START Exercise input
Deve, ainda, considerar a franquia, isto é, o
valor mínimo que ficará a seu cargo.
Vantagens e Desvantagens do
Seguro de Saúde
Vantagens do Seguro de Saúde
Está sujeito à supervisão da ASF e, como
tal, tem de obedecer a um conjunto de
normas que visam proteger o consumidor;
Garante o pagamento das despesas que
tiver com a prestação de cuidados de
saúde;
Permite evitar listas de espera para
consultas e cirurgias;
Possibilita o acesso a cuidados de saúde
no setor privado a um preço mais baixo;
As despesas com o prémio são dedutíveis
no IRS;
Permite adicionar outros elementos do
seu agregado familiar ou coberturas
END Exercise input
START Exercise input
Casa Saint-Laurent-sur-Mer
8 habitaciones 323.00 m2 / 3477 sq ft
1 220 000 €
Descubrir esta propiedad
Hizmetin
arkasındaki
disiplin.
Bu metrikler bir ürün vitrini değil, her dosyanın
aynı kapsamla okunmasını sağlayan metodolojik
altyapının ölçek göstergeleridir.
END Exercise input
START Exercise input
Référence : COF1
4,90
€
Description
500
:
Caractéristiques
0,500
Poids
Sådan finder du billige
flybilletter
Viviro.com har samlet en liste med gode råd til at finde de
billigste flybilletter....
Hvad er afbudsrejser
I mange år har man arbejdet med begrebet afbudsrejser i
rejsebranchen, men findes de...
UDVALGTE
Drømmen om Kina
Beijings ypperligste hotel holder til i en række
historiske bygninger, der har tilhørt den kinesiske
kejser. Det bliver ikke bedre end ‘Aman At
END Exercise input
*Problem details*: Above are the records; from them, give again exactly the lines from the one containing "normas que visam proteger o consumidor;" to the one containing "seu agregado familiar ou coberturas", both lines included, and nothing more.

*Written solution*:
normas que visam proteger o consumidor;
Garante o pagamento das despesas que
tiver com a prestação de cuidados de
saúde;
Permite evitar listas de espera para
consultas e cirurgias;
Possibilita o acesso a cuidados de saúde
no setor privado a um preço mais baixo;
As despesas com o prémio são dedutíveis
no IRS;
Permite adicionar outros elementos do
seu agregado familiar ou coberturas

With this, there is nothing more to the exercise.